Google seems to be having some trouble with Europe's tax laws. Last month, it was reported that Italian police suspect the company has evaded 227 million euros ($247.5 million) in taxes between 2009 and 2013. Now, French authorities have demanded that the tech giant pays 1.6 billion euros ($1.7 billion) in back taxes it allegedly avoided by using complex financial arrangements.
"As far as our country is concerned, back taxes concerning this company amount to 1.6 billion euros," an anonymous source at the French finance ministry said.
The demand comes after Google reached an agreement with the UK government last month to pay back 3 percent in tax, or £130 million ($181 million). The amount, which covers money owed since 2005, was criticized for being "disproportionately small," especially considering that the UK is Google's second-largest market.
French Finance Minister Michel Sapin has ruled out making a similar deal with Google, as he said the sums at stake in France were "far greater" than those in Britain, according to Reuters.
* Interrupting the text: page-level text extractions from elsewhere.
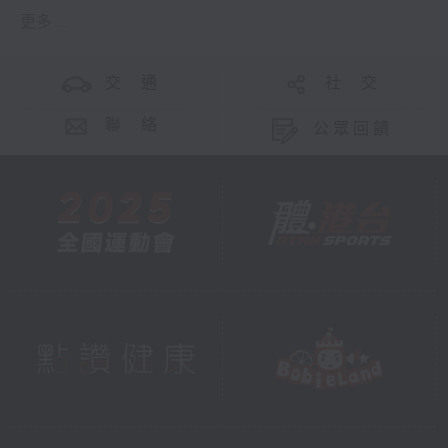
更多 ...
交 通
社 交
聯 絡
公眾回饋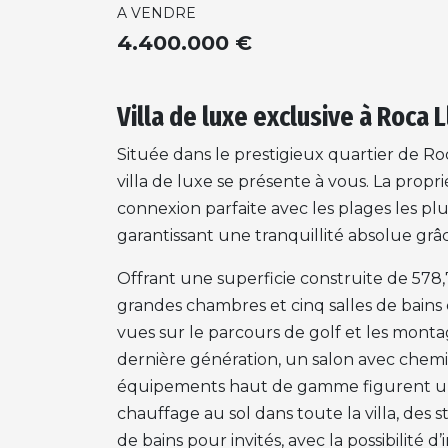
A VENDRE
4.400.000 €
Villa de luxe exclusive à Roca Ll
Située dans le prestigieux quartier de Ro
villa de luxe se présente à vous. La prop
connexion parfaite avec les plages les plu
garantissant une tranquillité absolue grâ
Offrant une superficie construite de 578,
grandes chambres et cinq salles de bains 
vues sur le parcours de golf et les mont
dernière génération, un salon avec chemi
équipements haut de gamme figurent une do
chauffage au sol dans toute la villa, des 
de bains pour invités, avec la possibilité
Google CEO Sundar Pichai has defended the company's tax practices. "We're a global company. We have to abide by tax laws everywhere, we do abide by local tax laws in every single country," he said. "We're advocating strongly for a simpler global tax system," he added.
A number of US tech giants, including Apple, Microsoft, and Amazon, have come under fire from the European Commission for using a variety of methods to avoid standard tax rates across the continent. They often achieve this by basing their regional headquarters in countries such as Ireland, which has a much lower corporate tax rate than the rest of Europe. EU tax law states that companies don't have to pay tax in a country where they don't have a "permanent establishment."
"If governments don't like these laws they have the power to change them," a Google Spokeswoman said.